BEGIN GIVEN ENTRIES
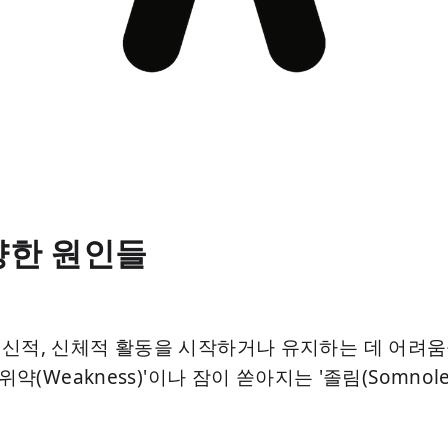
양한 원인들
신적, 신체적 활동을 시작하거나 유지하는 데 어려움
약(Weakness)'이나 잠이 쏟아지는 '졸림(Somnol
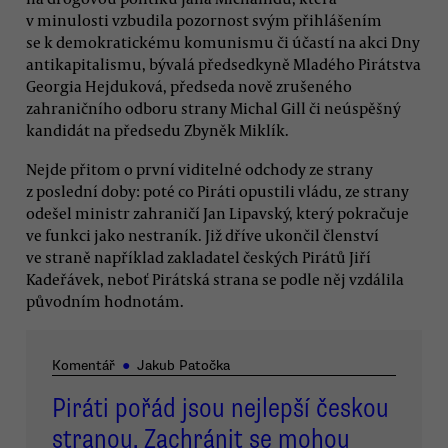
v minulosti vzbudila pozornost svým přihlášením
se k demokratickému komunismu či účastí na akci Dny
antikapitalismu, bývalá předsedkyně Mladého Pirátstva
Georgia Hejduková, předseda nově zrušeného
zahraničního odboru strany Michal Gill či neúspěšný
kandidát na předsedu Zbyněk Miklík.
Nejde přitom o první viditelné odchody ze strany
z poslední doby: poté co Piráti opustili vládu, ze strany
odešel ministr zahraničí Jan Lipavský, který pokračuje
ve funkci jako nestraník. Již dříve ukončil členství
ve straně například zakladatel českých Pirátů Jiří
Kadeřávek, neboť Pirátská strana se podle něj vzdálila
původním hodnotám.
Komentář
●
Jakub Patočka
Piráti pořád jsou nejlepší českou
stranou. Zachránit se mohou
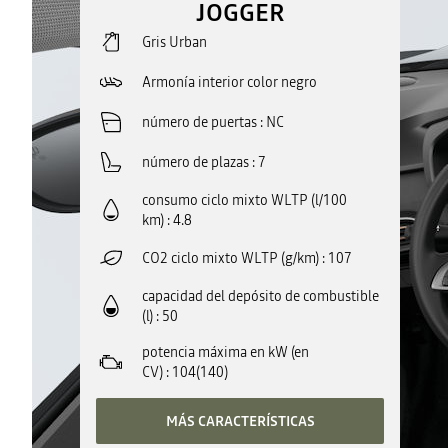
JOGGER
Gris Urban
Armonía interior color negro
número de puertas
NC
número de plazas
7
consumo ciclo mixto WLTP (l/100
km)
4.8
CO2 ciclo mixto WLTP (g/km)
107
capacidad del depósito de combustible
(l)
50
potencia máxima en kW (en
CV)
104(140)
MÁS CARACTERÍSTICAS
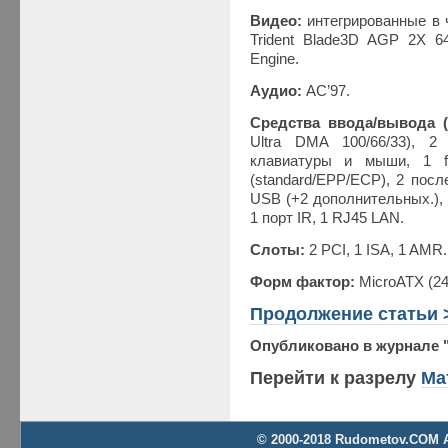
Видео:
интегрированные в
Trident Blade3D AGP 2X 64
Engine.
Аудио:
AC’97.
Средства ввода/вывода (
Ultra DMA 100/66/33), 
клавиатуры и мыши, 1 fl
(standard/EPP/ECP), 2 пос
USB (+2 дополнительных.), L
1 порт IR, 1 RJ45 LAN.
Слоты:
2 PCI, 1 ISA, 1 AMR.
Форм фактор:
MicroATX (24
Продолжение статьи 
Опубликовано в журнале 
Перейти к разрелу
Ма
© 2000-2018 Rudometov.COM Al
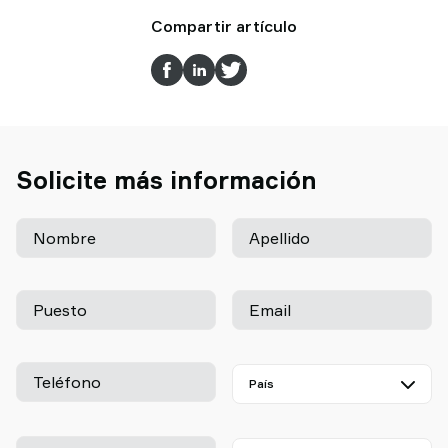
Compartir artículo
Solicite más información
Nombre
Apellido
Puesto
Email
Teléfono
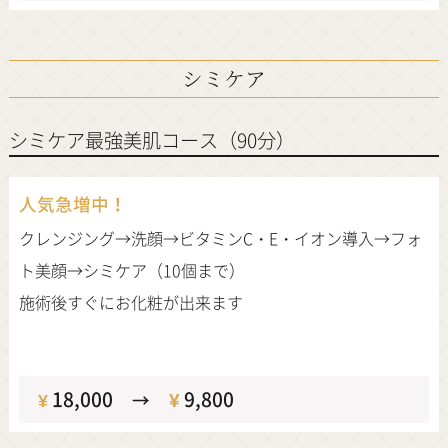
シミケア
シミケア最強美肌コース（90分）
人気急増中！
クレンジング→洗顔→ビタミンC・E・イオン導入→フォ
ト美顔→シミケア（10個まで）
施術後すぐにお化粧が出来ます
定価
18,000
¥
9,800
¥
→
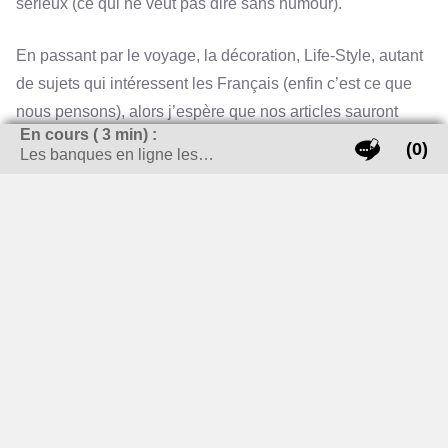
sérieux (ce qui ne veut pas dire sans humour).
En passant par le voyage, la décoration, Life-Style, autant
de sujets qui intéressent les Français (enfin c’est ce que
nous pensons), alors j’espère que nos articles sauront
En cours (
3
min) :
répondre au mieux à vos questions.
(0)
Les banques en ligne les…
RECHERCHER SUR LE SITE
Rechercher :
LES THÈMES CHAUDS !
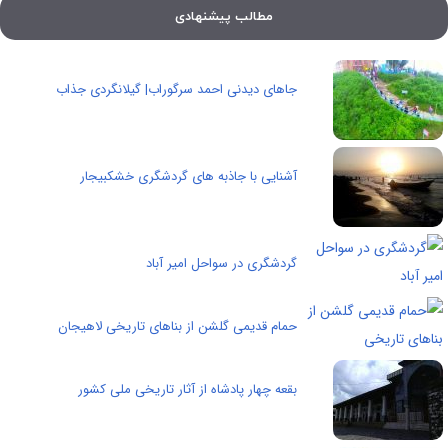
مطالب پیشنهادی
جاهای دیدنی احمد سرگوراب| گیلانگردی جذاب
آشنایی با جاذبه های گردشگری خشکبیجار
گردشگری در سواحل امیر آباد
حمام قدیمی گلشن از بناهای تاریخی لاهیجان
بقعه چهار پادشاه از آثار تاریخی ملی کشور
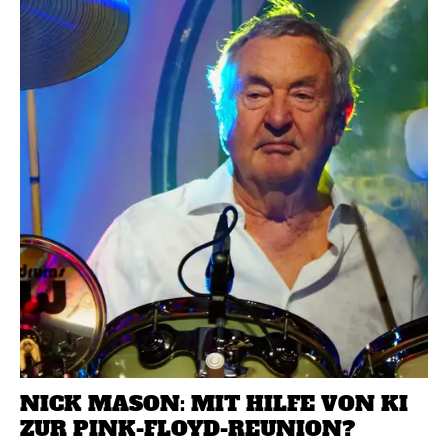
NICK MASON: MIT HILFE VON KI
ZUR PINK-FLOYD-REUNION?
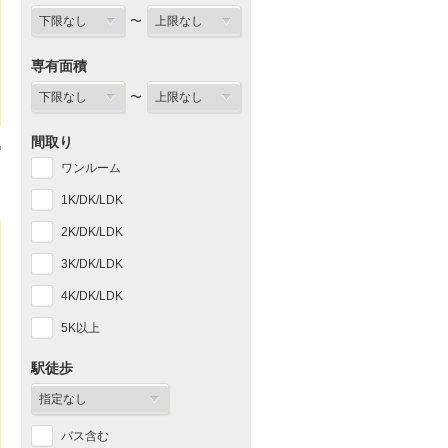
〜
専有面積
〜
間取り
ワンルーム
1K/DK/LDK
2K/DK/LDK
3K/DK/LDK
4K/DK/LDK
5K以上
駅徒歩
バス含む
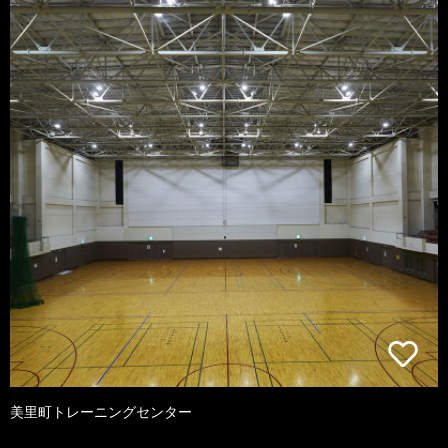
美里町トレーニングセンター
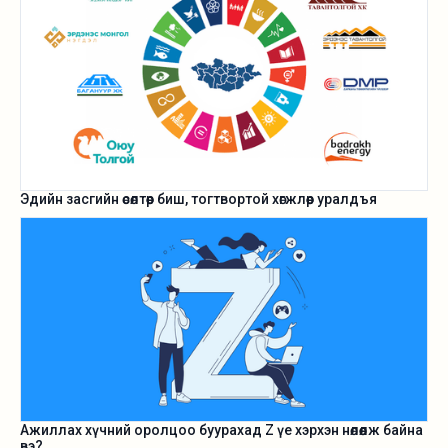
Эдийн засгийн өсөлтөөр биш, тогтвортой хөгжлөөр уралдъя
Ажиллах хүчний оролцоо буурахад Z үе хэрхэн нөлөөлж байна
вэ?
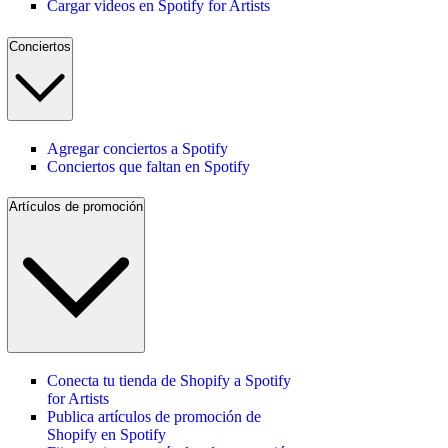
Cargar videos en Spotify for Artists
Conciertos
Agregar conciertos a Spotify
Conciertos que faltan en Spotify
Artículos de promoción
Conecta tu tienda de Shopify a Spotify
for Artists
Publica artículos de promoción de
Shopify en Spotify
END GIVEN ENTRIES
WHAT YOU HAVE TO DO - Output a precise copy of the entries, leaving the images out.

EXERCISE OUTPUT -
양한 원인들
신적, 신체적 활동을 시작하거나 유지하는 데 어려움
약(Weakness)'이나 잠이 쏟아지는 '졸림(Somnol
v minulosti vzbudila pozornost svým přihlášením
se k demokratickému komunismu či účastí na akci Dny
antikapitalismu, bývalá předsedkyně Mladého Pirátstva
Georgia Hejduková, předseda nově zrušeného
zahraničního odboru strany Michal Gill či neúspěšný
kandidát na předsedu Zbyněk Miklík.
Nejde přitom o první viditelné odchody ze strany
z poslední doby: poté co Piráti opustili vládu, ze strany
odešel ministr zahraničí Jan Lipavský, který pokračuje
ve funkci jako nestraník. Již dříve ukončil členství
ve straně například zakladatel českých Pirátů Jiří
Kadeřávek, neboť Pirátská strana se podle něj vzdálila
původním hodnotám.
Komentář
●
Jakub Patočka
Piráti pořád jsou nejlepší českou
stranou. Zachránit se mohou
JOGGER
Gris Urban
Armonía interior color negro
número de puertas
NC
número de plazas
7
consumo ciclo mixto WLTP (l/100
km)
4.8
CO2 ciclo mixto WLTP (g/km)
107
capacidad del depósito de combustible
(l)
50
potencia máxima en kW (en
CV)
104(140)
MÁS CARACTERÍSTICAS
Видео:
интегрированные в
Trident Blade3D AGP 2X 64
Engine.
Аудио:
AC’97.
Средства ввода/вывода (
Ultra DMA 100/66/33), 
клавиатуры и мыши, 1 fl
(standard/EPP/ECP), 2 пос
USB (+2 дополнительных.), L
1 порт IR, 1 RJ45 LAN.
Слоты:
2 PCI, 1 ISA, 1 AMR.
Форм фактор:
MicroATX (24
Продолжение статьи 
Опубликовано в журнале 
Перейти к разрелу
Ма
© 2000-2018 Rudometov.COM Al
Compartir artículo
Solicite más información
Nombre
Apellido
Puesto
Email
Teléfono
シミケア
シミケア最強美肌コース（90分）
人気急増中！
クレンジング→洗顔→ビタミンC・E・イオン導入→フォ
ト美顔→シミケア（10個まで）
施術後すぐにお化粧が出来ます
定価
18,000
¥
9,800
¥
→
sérieux (ce qui ne veut pas dire sans humour).
En passant par le voyage, la décoration, Life-Style, autant
de sujets qui intéressent les Français (enfin c’est ce que
nous pensons), alors j’espère que nos articles sauront
En cours (
3
min) :
répondre au mieux à vos questions.
(0)
Les banques en ligne les…
RECHERCHER SUR LE SITE
Rechercher :
LES THÈMES CHAUDS !
مطالب پیشنهادی
جاهای دیدنی احمد سرگوراب| گیلانگردی جذاب
آشنایی با جاذبه های گردشگری خشکبیجار
گردشگری در سواحل امیر آباد
حمام قدیمی گلشن از بناهای تاریخی لاهیجان
بقعه چهار پادشاه از آثار تاریخی ملی کشور
NICK MASON: MIT HILFE VON KI
ZUR PINK-FLOYD-REUNION?
〜
専有面積
〜
間取り
ワンルーム
1K/DK/LDK
2K/DK/LDK
3K/DK/LDK
4K/DK/LDK
5K以上
駅徒歩
バス含む
美里町トレーニングセンター
Эдийн засгийн өсөлтөөр биш, тогтвортой хөгжлөөр уралдъя
Ажиллах хүчний оролцоо буурахад Z үе хэрхэн нөлөөлж байна
вэ?
Cargar videos en Spotify for Artists
Conciertos
Agregar conciertos a Spotify
Conciertos que faltan en Spotify
Artículos de promoción
Conecta tu tienda de Shopify a Spotify
for Artists
Publica artículos de promoción de
Shopify en Spotify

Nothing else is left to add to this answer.